**Task requirements**. Every entry needs to be repeated exactly, with nothing left out.

____ The records

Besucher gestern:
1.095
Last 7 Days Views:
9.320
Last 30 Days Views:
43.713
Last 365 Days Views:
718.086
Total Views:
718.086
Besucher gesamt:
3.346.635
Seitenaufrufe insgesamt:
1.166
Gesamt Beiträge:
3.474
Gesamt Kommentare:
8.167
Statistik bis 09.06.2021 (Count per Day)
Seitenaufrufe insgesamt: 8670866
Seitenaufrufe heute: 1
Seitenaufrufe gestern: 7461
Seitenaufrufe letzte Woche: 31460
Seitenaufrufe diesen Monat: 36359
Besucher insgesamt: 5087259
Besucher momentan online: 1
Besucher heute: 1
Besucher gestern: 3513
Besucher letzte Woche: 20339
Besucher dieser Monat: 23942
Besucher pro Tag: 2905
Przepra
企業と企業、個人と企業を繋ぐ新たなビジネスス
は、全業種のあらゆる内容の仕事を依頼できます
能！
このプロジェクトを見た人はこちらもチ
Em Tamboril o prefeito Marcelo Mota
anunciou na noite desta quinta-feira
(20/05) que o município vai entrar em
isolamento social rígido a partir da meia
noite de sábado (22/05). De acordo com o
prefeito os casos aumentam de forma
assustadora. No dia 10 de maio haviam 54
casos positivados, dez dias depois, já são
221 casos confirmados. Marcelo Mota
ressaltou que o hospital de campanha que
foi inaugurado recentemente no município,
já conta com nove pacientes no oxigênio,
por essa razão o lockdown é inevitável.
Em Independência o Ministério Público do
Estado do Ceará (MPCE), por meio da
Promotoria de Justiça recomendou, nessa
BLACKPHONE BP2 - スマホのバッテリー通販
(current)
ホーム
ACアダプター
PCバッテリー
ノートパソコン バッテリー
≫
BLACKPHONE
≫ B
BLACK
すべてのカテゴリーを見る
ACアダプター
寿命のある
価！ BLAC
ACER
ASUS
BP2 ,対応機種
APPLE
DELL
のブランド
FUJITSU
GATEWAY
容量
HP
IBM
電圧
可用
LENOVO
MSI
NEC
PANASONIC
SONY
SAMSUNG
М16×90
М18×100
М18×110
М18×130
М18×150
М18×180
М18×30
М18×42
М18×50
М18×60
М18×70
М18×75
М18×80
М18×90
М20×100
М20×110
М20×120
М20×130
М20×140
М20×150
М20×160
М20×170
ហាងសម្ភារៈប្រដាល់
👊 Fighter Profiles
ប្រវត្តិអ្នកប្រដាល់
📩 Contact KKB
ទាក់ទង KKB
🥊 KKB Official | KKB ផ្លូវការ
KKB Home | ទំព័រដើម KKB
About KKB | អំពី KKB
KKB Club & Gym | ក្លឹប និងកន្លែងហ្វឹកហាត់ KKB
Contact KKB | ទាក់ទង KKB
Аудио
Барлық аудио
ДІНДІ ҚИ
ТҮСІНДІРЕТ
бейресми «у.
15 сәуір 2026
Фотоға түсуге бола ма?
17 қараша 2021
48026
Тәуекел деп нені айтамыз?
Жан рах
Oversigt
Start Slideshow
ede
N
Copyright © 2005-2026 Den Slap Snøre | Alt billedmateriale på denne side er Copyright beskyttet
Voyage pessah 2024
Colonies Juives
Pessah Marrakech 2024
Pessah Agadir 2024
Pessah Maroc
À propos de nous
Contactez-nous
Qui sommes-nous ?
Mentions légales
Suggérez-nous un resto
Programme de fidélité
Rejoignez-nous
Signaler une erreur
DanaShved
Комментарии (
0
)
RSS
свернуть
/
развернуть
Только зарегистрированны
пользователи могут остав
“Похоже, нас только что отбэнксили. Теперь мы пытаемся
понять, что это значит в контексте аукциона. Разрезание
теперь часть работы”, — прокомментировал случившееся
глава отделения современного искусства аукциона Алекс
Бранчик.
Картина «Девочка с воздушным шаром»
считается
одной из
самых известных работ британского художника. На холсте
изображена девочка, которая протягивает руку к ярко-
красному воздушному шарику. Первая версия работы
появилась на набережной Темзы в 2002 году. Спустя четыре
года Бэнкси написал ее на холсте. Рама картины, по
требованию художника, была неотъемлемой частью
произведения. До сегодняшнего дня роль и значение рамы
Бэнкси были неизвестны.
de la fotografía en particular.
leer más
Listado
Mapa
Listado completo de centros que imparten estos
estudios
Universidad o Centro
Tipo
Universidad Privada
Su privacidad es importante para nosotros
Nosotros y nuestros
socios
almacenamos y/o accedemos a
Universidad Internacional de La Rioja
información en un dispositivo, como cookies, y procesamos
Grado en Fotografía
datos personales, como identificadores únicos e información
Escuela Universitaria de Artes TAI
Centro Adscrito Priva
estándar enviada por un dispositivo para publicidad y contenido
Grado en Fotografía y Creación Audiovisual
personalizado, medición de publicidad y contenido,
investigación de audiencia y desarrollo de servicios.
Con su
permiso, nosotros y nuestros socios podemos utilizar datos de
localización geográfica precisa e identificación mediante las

________

**Result of the task**.
Besucher gestern:
1.095
Last 7 Days Views:
9.320
Last 30 Days Views:
43.713
Last 365 Days Views:
718.086
Total Views:
718.086
Besucher gesamt:
3.346.635
Seitenaufrufe insgesamt:
1.166
Gesamt Beiträge:
3.474
Gesamt Kommentare:
8.167
Statistik bis 09.06.2021 (Count per Day)
Seitenaufrufe insgesamt: 8670866
Seitenaufrufe heute: 1
Seitenaufrufe gestern: 7461
Seitenaufrufe letzte Woche: 31460
Seitenaufrufe diesen Monat: 36359
Besucher insgesamt: 5087259
Besucher momentan online: 1
Besucher heute: 1
Besucher gestern: 3513
Besucher letzte Woche: 20339
Besucher dieser Monat: 23942
Besucher pro Tag: 2905
Przepra
企業と企業、個人と企業を繋ぐ新たなビジネスス
は、全業種のあらゆる内容の仕事を依頼できます
能！
このプロジェクトを見た人はこちらもチ
Em Tamboril o prefeito Marcelo Mota
anunciou na noite desta quinta-feira
(20/05) que o município vai entrar em
isolamento social rígido a partir da meia
noite de sábado (22/05). De acordo com o
prefeito os casos aumentam de forma
assustadora. No dia 10 de maio haviam 54
casos positivados, dez dias depois, já são
221 casos confirmados. Marcelo Mota
ressaltou que o hospital de campanha que
foi inaugurado recentemente no município,
já conta com nove pacientes no oxigênio,
por essa razão o lockdown é inevitável.
Em Independência o Ministério Público do
Estado do Ceará (MPCE), por meio da
Promotoria de Justiça recomendou, nessa
BLACKPHONE BP2 - スマホのバッテリー通販
(current)
ホーム
ACアダプター
PCバッテリー
ノートパソコン バッテリー
≫
BLACKPHONE
≫ B
BLACK
すべてのカテゴリーを見る
ACアダプター
寿命のある
価！ BLAC
ACER
ASUS
BP2 ,対応機種
APPLE
DELL
のブランド
FUJITSU
GATEWAY
容量
HP
IBM
電圧
可用
LENOVO
MSI
NEC
PANASONIC
SONY
SAMSUNG
М16×90
М18×100
М18×110
М18×130
М18×150
М18×180
М18×30
М18×42
М18×50
М18×60
М18×70
М18×75
М18×80
М18×90
М20×100
М20×110
М20×120
М20×130
М20×140
М20×150
М20×160
М20×170
ហាងសម្ភារៈប្រដាល់
👊 Fighter Profiles
ប្រវត្តិអ្នកប្រដាល់
📩 Contact KKB
ទាក់ទង KKB
🥊 KKB Official | KKB ផ្លូវការ
KKB Home | ទំព័រដើម KKB
About KKB | អំពី KKB
KKB Club & Gym | ក្លឹប និងកន្លែងហ្វឹកហាត់ KKB
Contact KKB | ទាក់ទង KKB
Аудио
Барлық аудио
ДІНДІ ҚИ
ТҮСІНДІРЕТ
бейресми «у.
15 сәуір 2026
Фотоға түсуге бола ма?
17 қараша 2021
48026
Тәуекел деп нені айтамыз?
Жан рах
Oversigt
Start Slideshow
ede
N
Copyright © 2005-2026 Den Slap Snøre | Alt billedmateriale på denne side er Copyright beskyttet
Voyage pessah 2024
Colonies Juives
Pessah Marrakech 2024
Pessah Agadir 2024
Pessah Maroc
À propos de nous
Contactez-nous
Qui sommes-nous ?
Mentions légales
Suggérez-nous un resto
Programme de fidélité
Rejoignez-nous
Signaler une erreur
DanaShved
Комментарии (
0
)
RSS
свернуть
/
развернуть
Только зарегистрированны
пользователи могут остав
“Похоже, нас только что отбэнксили. Теперь мы пытаемся
понять, что это значит в контексте аукциона. Разрезание
теперь часть работы”, — прокомментировал случившееся
глава отделения современного искусства аукциона Алекс
Бранчик.
Картина «Девочка с воздушным шаром»
считается
одной из
самых известных работ британского художника. На холсте
изображена девочка, которая протягивает руку к ярко-
красному воздушному шарику. Первая версия работы
появилась на набережной Темзы в 2002 году. Спустя четыре
года Бэнкси написал ее на холсте. Рама картины, по
требованию художника, была неотъемлемой частью
произведения. До сегодняшнего дня роль и значение рамы
Бэнкси были неизвестны.
de la fotografía en particular.
leer más
Listado
Mapa
Listado completo de centros que imparten estos
estudios
Universidad o Centro
Tipo
Universidad Privada
Su privacidad es importante para nosotros
Nosotros y nuestros
socios
almacenamos y/o accedemos a
Universidad Internacional de La Rioja
información en un dispositivo, como cookies, y procesamos
Grado en Fotografía
datos personales, como identificadores únicos e información
Escuela Universitaria de Artes TAI
Centro Adscrito Priva
estándar enviada por un dispositivo para publicidad y contenido
Grado en Fotografía y Creación Audiovisual
personalizado, medición de publicidad y contenido,
investigación de audiencia y desarrollo de servicios.
Con su
permiso, nosotros y nuestros socios podemos utilizar datos de
localización geográfica precisa e identificación mediante las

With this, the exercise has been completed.